NASHVILLE -- Owners of Chattanooga's biggest mall say it is unfair for Internet retailing giant Amazon.com to continue enjoying a competitive edge over traditional brick-and-mortar retailers.
Michael Lebovitz, CBL and Associates' executive vice president of development and administration, said Monday that Amazon, which is building two distribution centers in Southeast Tennessee, competes on an "uneven playing field" since the company is not required to collect state and local sales taxes.
That amounts to a 9.25 percent leg up over retailers that lease CBL-owned space at Hamilton Place and other shopping centers in Hamilton County, Lebovitz argued. The advantage includes not collecting the 7 percent state sales tax and another 2.25 percent in local option taxes.

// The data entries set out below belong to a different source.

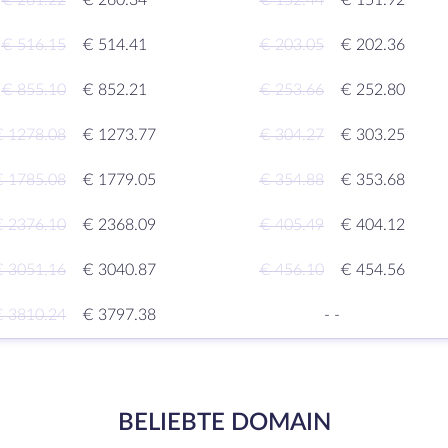
€ 261.22
€ 260.34
€ 152.44
€ 151.92
€ 516.15
€ 514.41
€ 203.05
€ 202.36
€ 855.10
€ 852.21
€ 253.66
€ 252.80
€ 1278.08
€ 1273.77
€ 304.27
€ 303.25
€ 1785.08
€ 1779.05
€ 354.88
€ 353.68
€ 2376.10
€ 2368.09
€ 405.49
€ 404.12
€ 3051.16
€ 3040.87
€ 456.10
€ 454.56
€ 3810.24
€ 3797.38
-
-
BELIEBTE DOMAIN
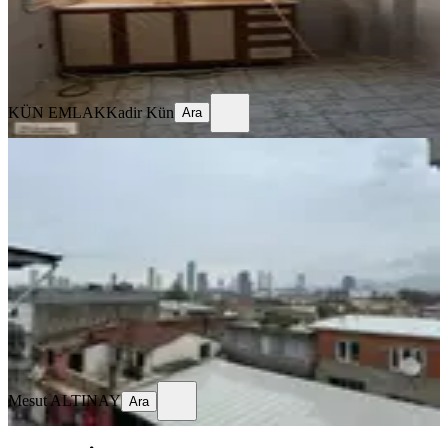
KÜN EMLAK
Kadir Kün
Ara
KÜN EMLAK
Kadir Kün
Ara
BALKONLU
Sahibinden Kiralık 2+1 Teraslı Daire
Bornova, Rafet Paşa Mahallesi
2+1
·
148 m²
·
4. Kat
·
13.05.2026
21.000 ₺
Mesut ALTINAY
Ara
Mesut ALTINAY
Ara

"We think Amazon is great for Chattanooga, first and foremost," Lebovitz said. "At the same time, we think that if you can buy a shirt at Hamilton Place and pay $100 for that shirt, you shouldn't be able to buy the same shirt for $90 or $92, whatever the exact number is, from Amazon.
"I'm talking about the exact same piece of merchandise," Lebovitz said. "They're doing business with a tax advantage."
Amazon did not respond to an e-mail request for a response.
The company is spending $139 million to build distribution centers in Chattanooga and in Bradley County. The centers will employ some 1,200 full-time employees. Amazon recently announced plans to open yet another center outside Nashville.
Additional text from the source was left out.